My Name is Rachel Corrie,
by Rachel Corrie, Katherine Viner & Alan Rickman
starring Marya Sue Kaminski, directed by Braden Abraham
Seattle Repertory Theatre, March 15 to April 22, 2007


Ten years ago, I was visiting my ex-girlfriend in New York and she suggested we go see a movie. It was a less painful proposition than talking to her, so we drove to the local multiplex and picked Jerry Maguire, then in its first days of release. It seemed the least objectionable choice, but my expectations were incredibly low. And I ended up really liking the movie, so much so that I recommended it to friends when I returned to Seattle. Most of whom ended up hating it. It was, by that time, the much-hyped sensation we remember it to be.

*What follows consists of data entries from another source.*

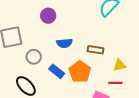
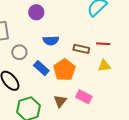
red line: (115, 83) -> (103, 44), moved

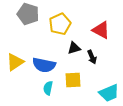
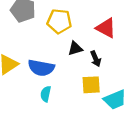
yellow pentagon: (60, 24) -> (59, 21), turned 30
yellow square: (73, 80) -> (91, 85), moved

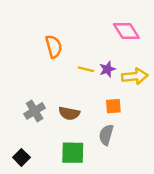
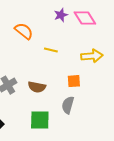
orange semicircle: (54, 47) -> (24, 31), turned -36
purple star: (107, 69) -> (61, 15), moved

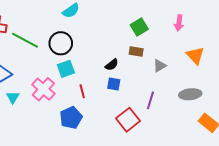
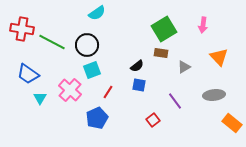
green square: (139, 27) -> (164, 29), size x1.4
red line: (82, 91) -> (108, 92), turned 48
purple line: (150, 100) -> (175, 101), turned -54
red square: (128, 120) -> (153, 120), size x0.6

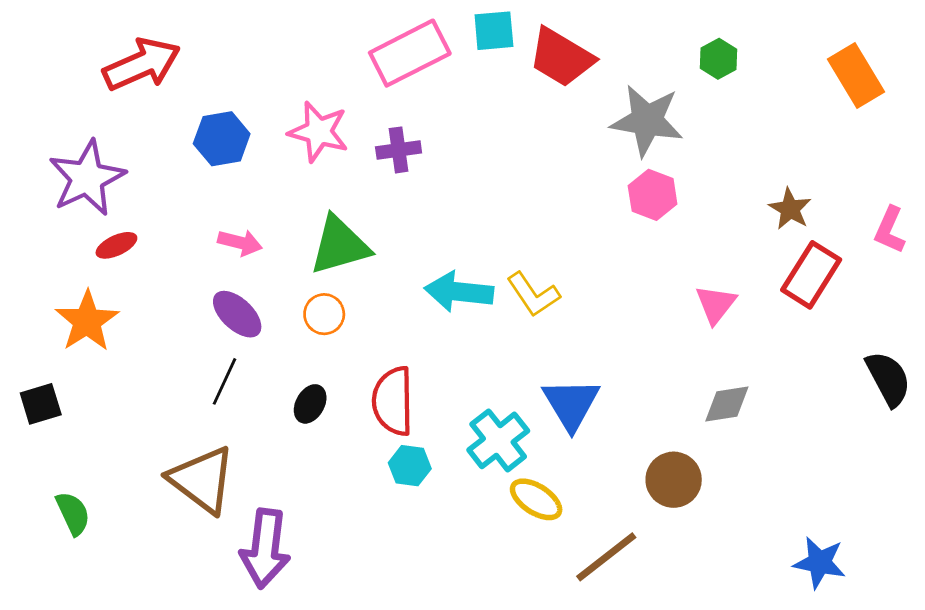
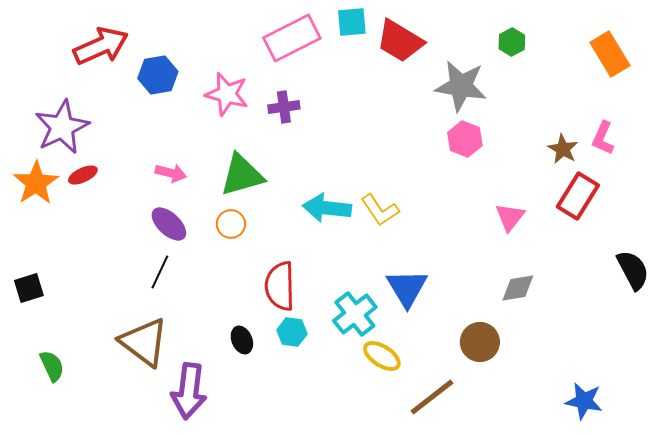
blue hexagon: (222, 139) -> (158, 75), moved
pink L-shape: (890, 230) -> (603, 138), moved
orange star: (87, 321) -> (36, 183), moved
black ellipse: (310, 404) -> (242, 340), moved, turned -52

Such is the power of expectations.

And surely some of that is in play with my reaction to Seattle Rep’s production of My Name is Rachel Corrie. I was underwhelmed by the play as a piece of literature, and further put off by a fawning review from a local critic whose tastes rarely synch with mine. I entered the theater with exceedingly low expectations.

And it blew me away.

Almost all of the credit goes to Marya Sue Kaminski as Corrie. She manages to avoid the nigh-inevitable lags in energy and/or narrative that plague one-person shows. Kaminski is immediate and vitally present every moment she is on stage, deftly metamorphosing from exuberant Rachel to terrified and serious Rachel. Her dynamic portrayal of a young woman living the courage of her convictions is enough to pierce the shell of hardened cynics, a group among which I count myself.


The production isn’t, however, without it faults. I found it surprising and disappointing, given the level of controversy that follows the play, that the epilogue, Corrie’s death, would be handled so clumsily. After Kaminski leaves stage, several disembodied voices, presumably of Corrie’s companions, describe the events of her death, laying responsibility firmly at the feet of the IDF with claims that the bulldozer driver “clearly” saw Corrie over the dozer’s scoop, and hesitated directly over her body before withdrawing.

Until that point, the production managed to be bigger than the politics that surround it. Kaminski’s performance is so strong that the play clearly reads as the perspective of a single person. While still a political play, it avoids being a political statement. By introducing a plurality of voices in the end, all of whom share the political perspective of Corrie, it moves from one woman’s perspective to discourse on the facts. Until that point, there was no need for equivalency within the play, but that move to multiple voices demands it. A far more powerful conclusion could have been reached with an objective prologue, reporting her death and the disputed facts thereof.

This and a brief backstory digression about a trip to Dairy Queen with mental health clients that served only to diffuse tension that might better have been directed elsewhere are the only missteps in a strong production, anchored by a stellar performance by Kaminski.

It was worth mounting, and is worth seeing, much to my (delighted) surprise.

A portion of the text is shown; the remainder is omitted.